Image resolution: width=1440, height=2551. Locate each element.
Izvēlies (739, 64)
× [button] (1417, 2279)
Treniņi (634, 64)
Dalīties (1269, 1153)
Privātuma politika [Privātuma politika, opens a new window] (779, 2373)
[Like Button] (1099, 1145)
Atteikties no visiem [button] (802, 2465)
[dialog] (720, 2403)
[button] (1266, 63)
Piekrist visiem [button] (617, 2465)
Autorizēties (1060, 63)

* * *

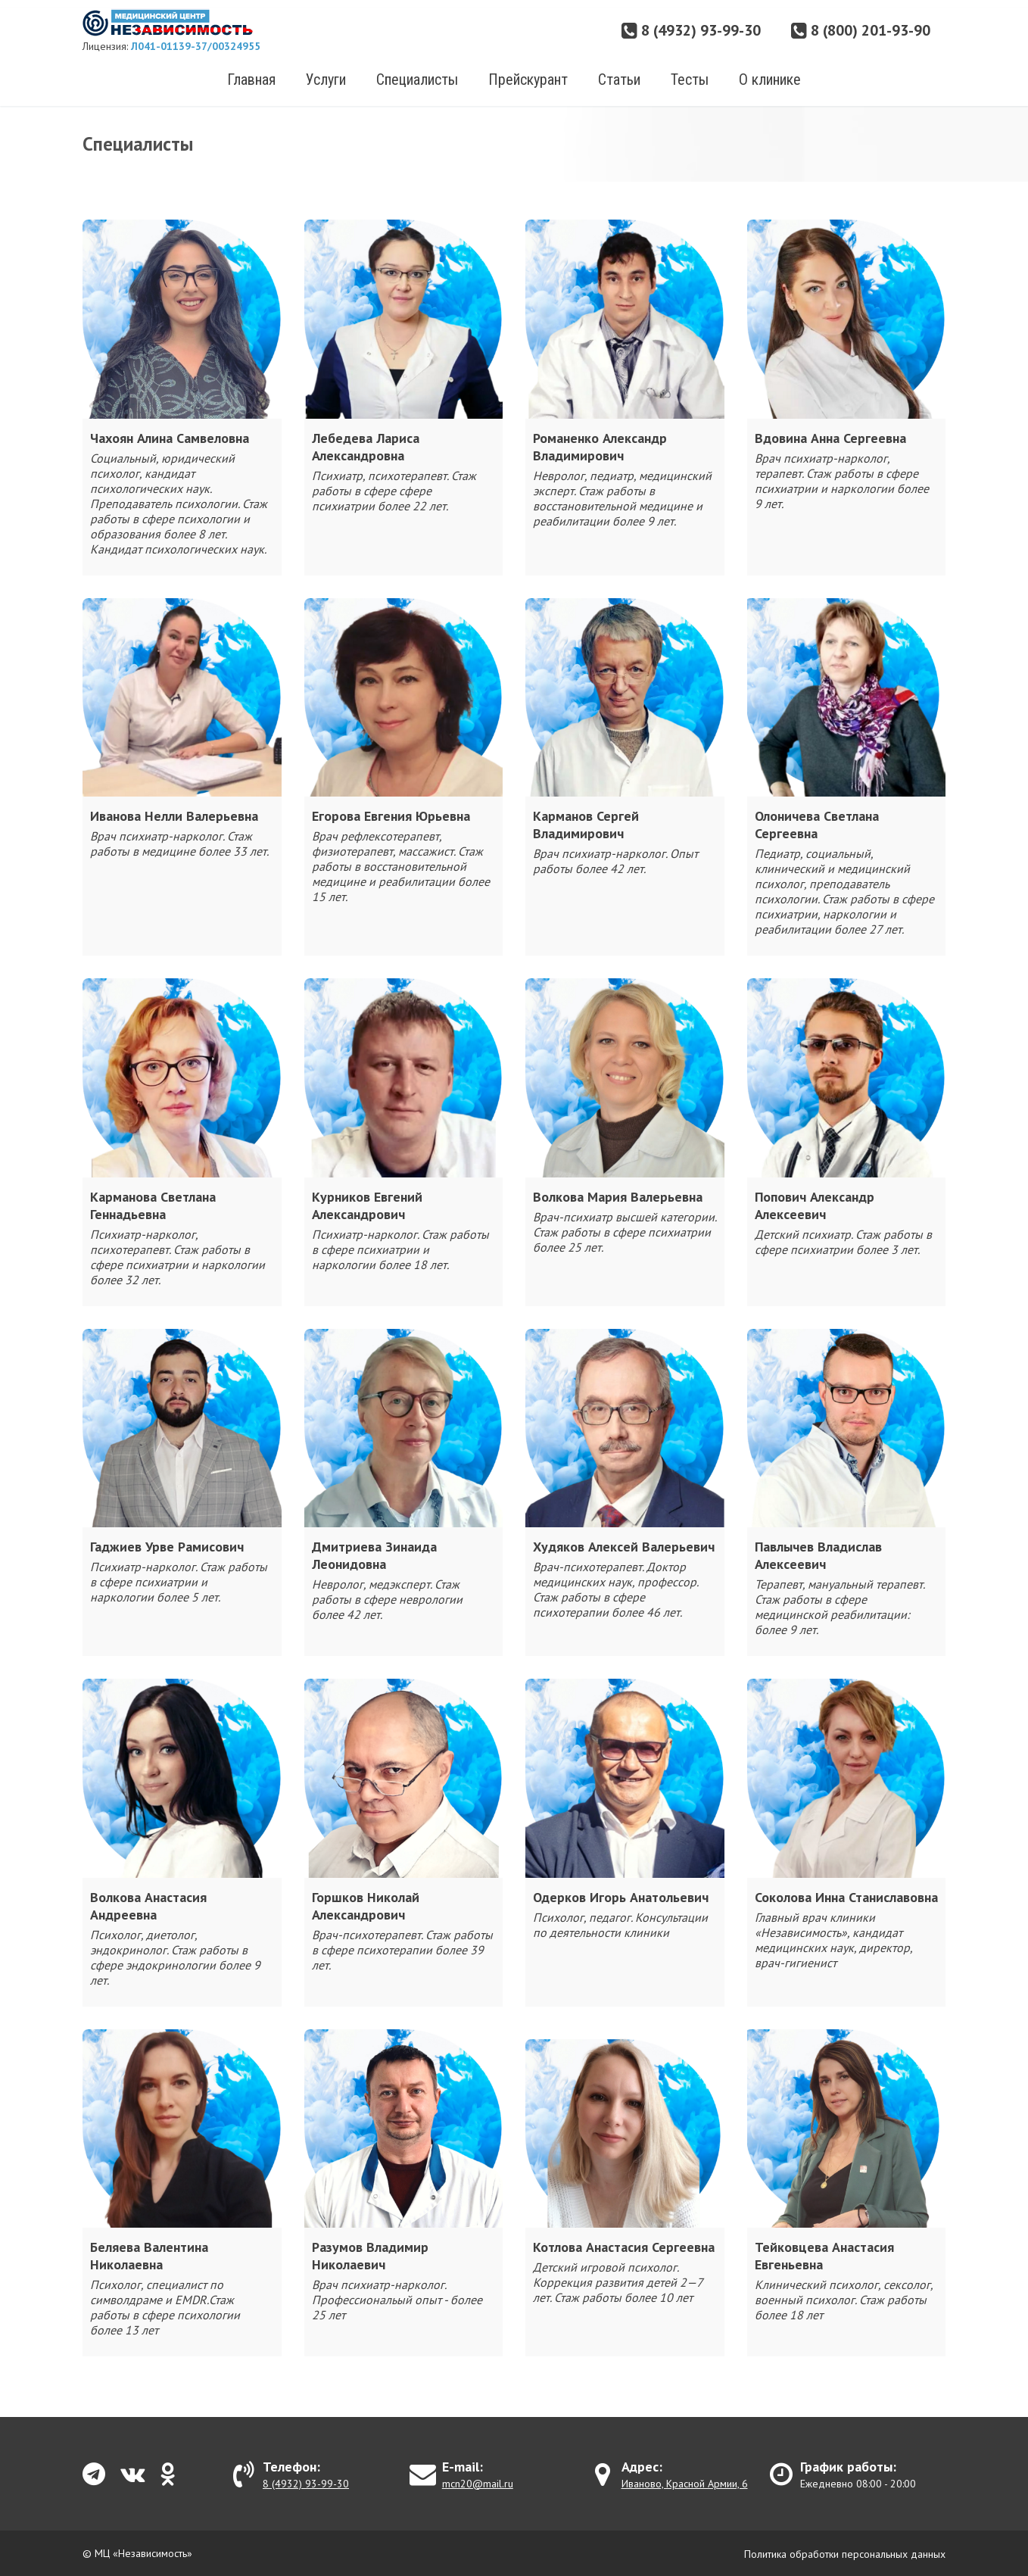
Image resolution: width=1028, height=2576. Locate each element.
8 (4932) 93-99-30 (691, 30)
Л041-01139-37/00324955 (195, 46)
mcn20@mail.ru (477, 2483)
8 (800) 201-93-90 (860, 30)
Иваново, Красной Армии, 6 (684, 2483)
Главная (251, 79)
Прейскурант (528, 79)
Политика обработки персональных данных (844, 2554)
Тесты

■ Task objective ■
Of the entries above, repeat exactly the lines from the line with "[button] (1417, 2279)" through the line with "Piekrist visiem [button] (617, 2465)", both of them included.

■ Exercise output ■
× [button] (1417, 2279)
Treniņi (634, 64)
Dalīties (1269, 1153)
Privātuma politika [Privātuma politika, opens a new window] (779, 2373)
[Like Button] (1099, 1145)
Atteikties no visiem [button] (802, 2465)
[dialog] (720, 2403)
[button] (1266, 63)
Piekrist visiem [button] (617, 2465)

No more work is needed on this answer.